= Beginning of Section =

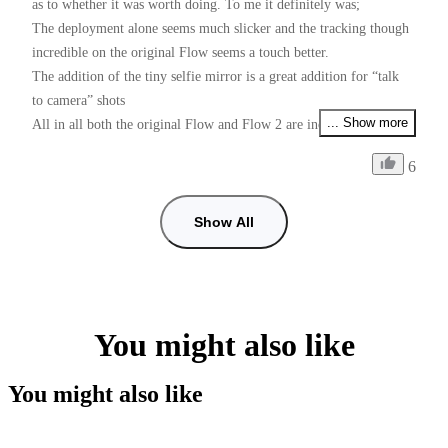
as to whether it was worth doing. To me it definitely was;

The deployment alone seems much slicker and the tracking though 
incredible on the original Flow seems a touch better.

The addition of the tiny selfie mirror is a great addition for “talk 
to camera” shots 

... Show more
All in all both the original Flow and Flow 2 are incredible devices 
for the money

6
Just one request Insta Please please, give us PAL users 50fps as 
well as 25fps if I want faster than 25fps and use 60fps some shots 
with shop lighting give me flicker, checked with my doctor and he 
Show All
can’t cure my flickers, so it’s down to you guys. (I prefer working 
with the insta app than using the Blackmagic camera app for 
50fps, tracking is so good in the insta app)
You might also like
You might also like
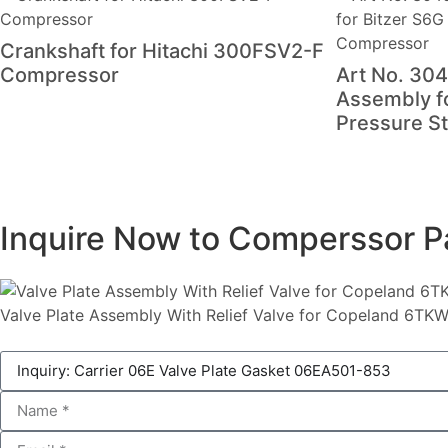
Crankshaft for Hitachi 300FSV2-F
Compressor
Art No. 304
Assembly f
Pressure S
Inquire Now to Comperssor P
Valve Plate Assembly With Relief Valve for Copeland 6T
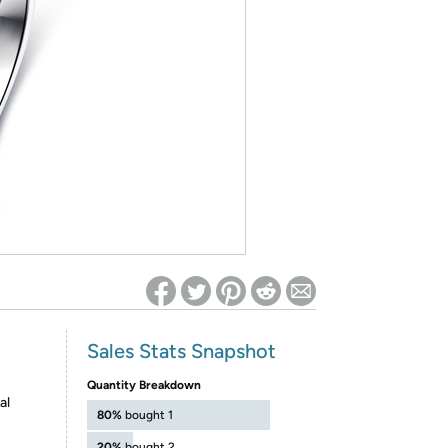
ed on Woot! for benefits to take effect
Sales Stats Snapshot
Quantity Breakdown
al
80%
bought 1
20%
bought 2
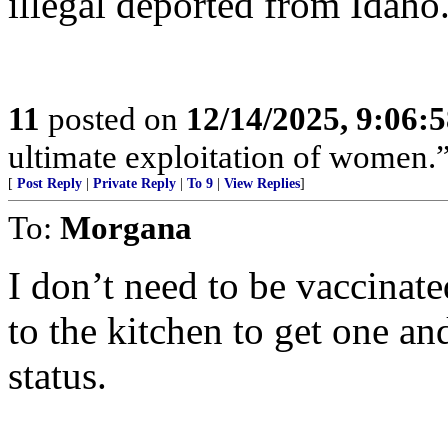
illegal deported from Idaho
11
posted on
12/14/2025, 9:06:
ultimate exploitation of women.
[
Post Reply
|
Private Reply
|
To 9
|
View Replies
]
To:
Morgana
I don’t need to be vaccinate
to the kitchen to get one a
status.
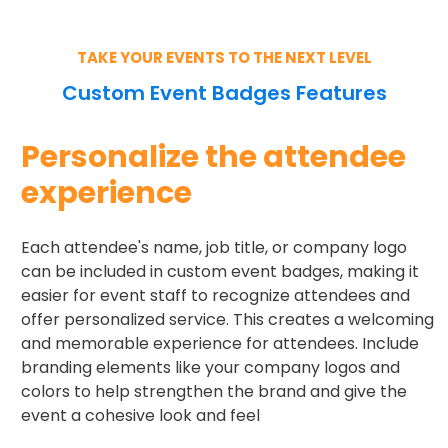
TAKE YOUR EVENTS TO THE NEXT LEVEL
Custom Event Badges Features
Personalize the attendee
experience
Each attendee's name, job title, or company logo
can be included in custom event badges, making it
easier for event staff to recognize attendees and
offer personalized service. This creates a welcoming
and memorable experience for attendees. Include
branding elements like your company logos and
colors to help strengthen the brand and give the
event a cohesive look and feel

= End of Section =

The lines to show are those in the data above that include "give".

Just one request Insta Please please, give us PAL users 50fps as 
with shop lighting give me flicker, checked with my doctor and he 
colors to help strengthen the brand and give the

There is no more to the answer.